**TO DO**
Nothing outside the range below should be printed. Output exactly the lines from the line with "remain accurate and" to the line with "Successful persona implementation focuses on", both included.

**MATERIAL SUPPLIED**

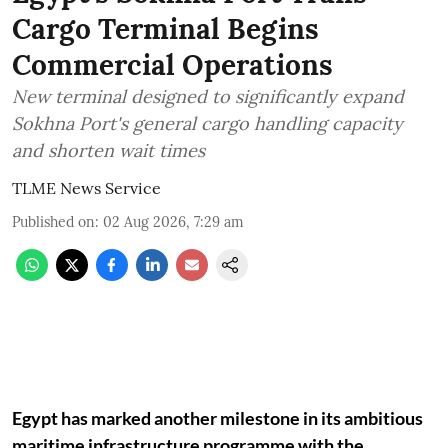
Cargo Terminal Begins
Commercial Operations
New terminal designed to significantly expand
Sokhna Port's general cargo handling capacity
and shorten wait times
TLME News Service
Published on
:
02 Aug 2026, 7:29 am
Egypt has marked another milestone in its ambitious
maritime infrastructure programme with the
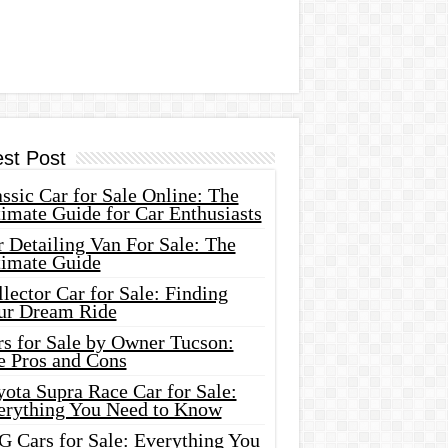
est Post
ssic Car for Sale Online: The
imate Guide for Car Enthusiasts
 Detailing Van For Sale: The
timate Guide
lector Car for Sale: Finding
ur Dream Ride
rs for Sale by Owner Tucson:
e Pros and Cons
ota Supra Race Car for Sale:
erything You Need to Know
G Cars for Sale: Everything You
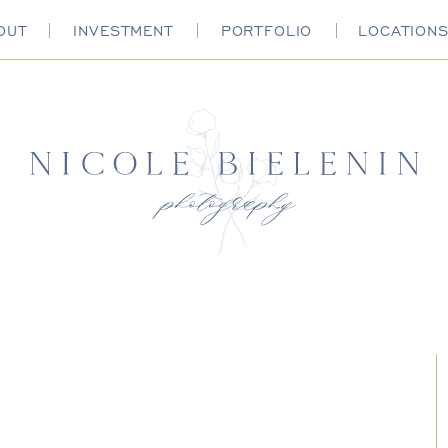
OUT
INVESTMENT
PORTFOLIO
LOCATION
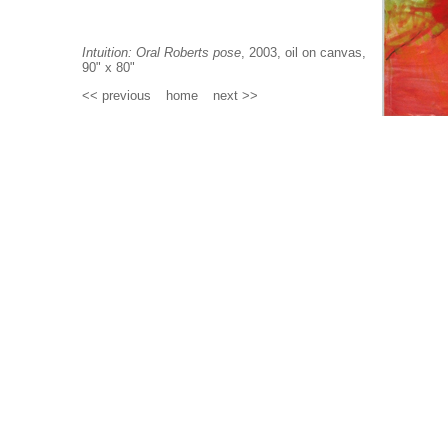
Intuition: Oral Roberts pose
, 2003, oil on canvas,
90" x 80"
<< previous
_
home
_
next >>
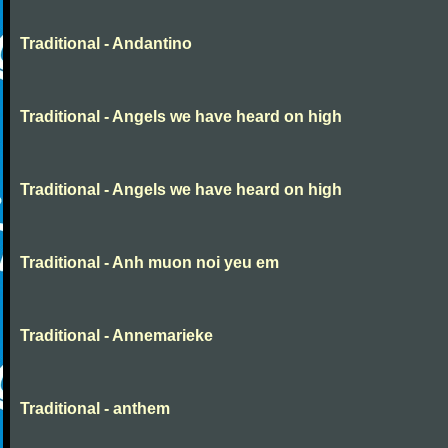
Traditional - Andantino
Traditional - Angels we have heard on high
Traditional - Angels we have heard on high
Traditional - Anh muon noi yeu em
Traditional - Annemarieke
Traditional - anthem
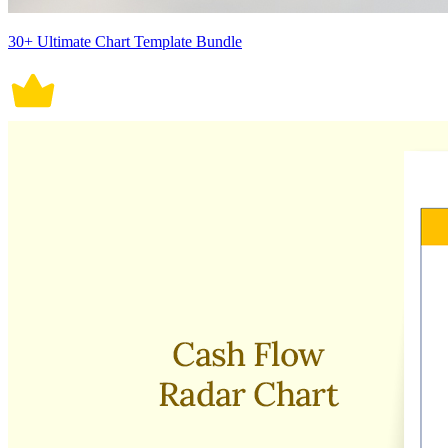
30+ Ultimate Chart Template Bundle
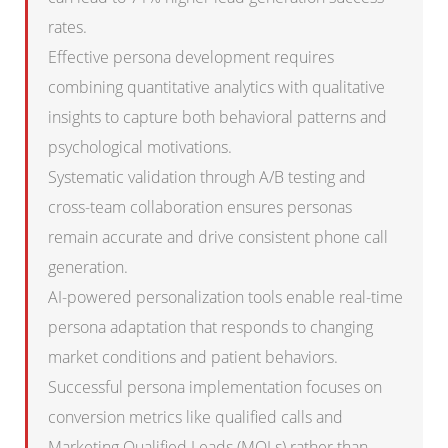
rates.
Effective persona development requires
combining quantitative analytics with qualitative
insights to capture both behavioral patterns and
psychological motivations.
Systematic validation through A/B testing and
cross-team collaboration ensures personas
remain accurate and drive consistent phone call
generation.
AI-powered personalization tools enable real-time
persona adaptation that responds to changing
market conditions and patient behaviors.
Successful persona implementation focuses on
conversion metrics like qualified calls and
Marketing Qualified Leads (MQLs) rather than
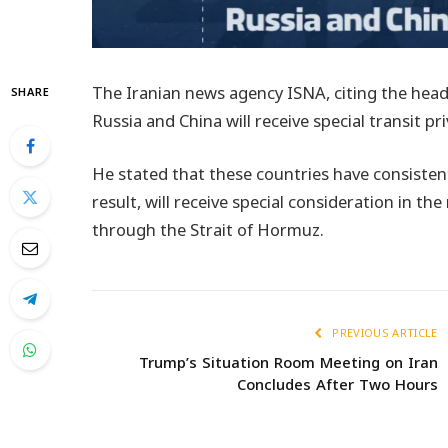
The Iranian news agency ISNA, citing the head
SHARE
Russia and China will receive special transit p
He stated that these countries have consisten
result, will receive special consideration in th
through the Strait of Hormuz.
PREVIOUS ARTICLE
Trump’s Situation Room Meeting on Iran
Concludes After Two Hours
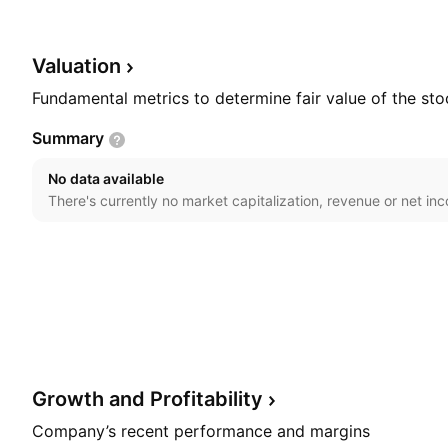
on February 26, 1993 and is headquartered in Houston
Valuation
Fundamental metrics to determine fair value of the sto
Summary
No data available
There's currently no market capitalization, revenue or net in
Growth and
Profitability
Company’s recent performance and margins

**RESULT FOR THIS EXERCISE**
remain accurate and drive consistent phone call
generation.
AI-powered personalization tools enable real-time
persona adaptation that responds to changing
market conditions and patient behaviors.
Successful persona implementation focuses on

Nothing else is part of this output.